RECORDS FOR THIS TASK:
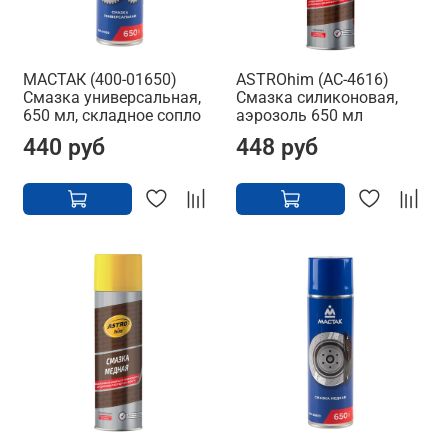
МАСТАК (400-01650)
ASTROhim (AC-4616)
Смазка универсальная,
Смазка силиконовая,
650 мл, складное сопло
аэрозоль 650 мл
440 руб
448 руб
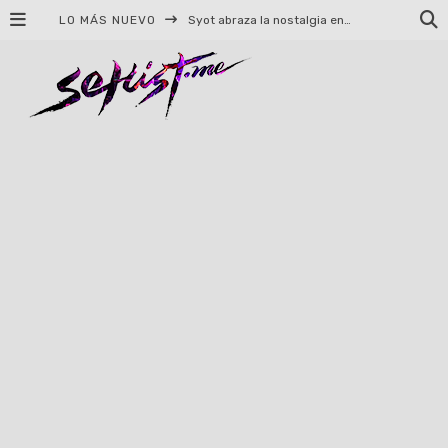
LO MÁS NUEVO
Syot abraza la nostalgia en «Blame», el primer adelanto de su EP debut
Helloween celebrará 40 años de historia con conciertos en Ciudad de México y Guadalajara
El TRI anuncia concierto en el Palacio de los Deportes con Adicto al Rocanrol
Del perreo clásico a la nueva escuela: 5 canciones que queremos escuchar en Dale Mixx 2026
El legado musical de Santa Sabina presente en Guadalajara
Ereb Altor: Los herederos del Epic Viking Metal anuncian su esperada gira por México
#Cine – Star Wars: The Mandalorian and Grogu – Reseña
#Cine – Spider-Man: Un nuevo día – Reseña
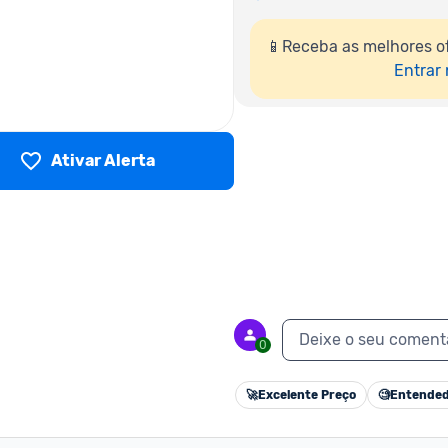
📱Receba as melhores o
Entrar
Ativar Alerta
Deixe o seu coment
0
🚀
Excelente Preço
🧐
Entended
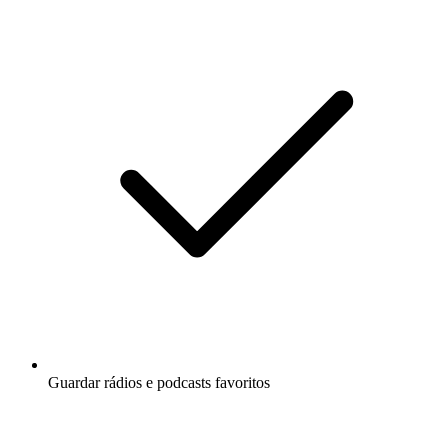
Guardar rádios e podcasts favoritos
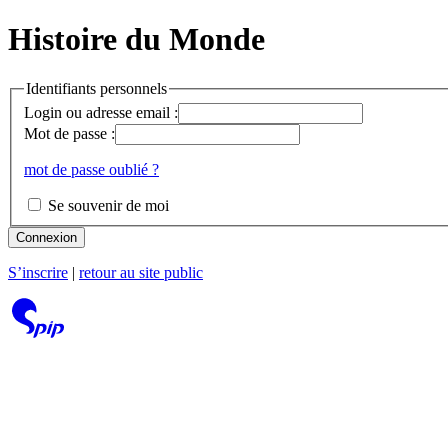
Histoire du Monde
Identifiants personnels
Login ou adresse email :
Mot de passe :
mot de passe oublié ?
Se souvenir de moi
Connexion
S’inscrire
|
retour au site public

BRIEF:
If a line in the records above contains the word "Смазка", copy it.

SOLUTION TO THE PROBLEM:
Смазка универсальная,
Смазка силиконовая,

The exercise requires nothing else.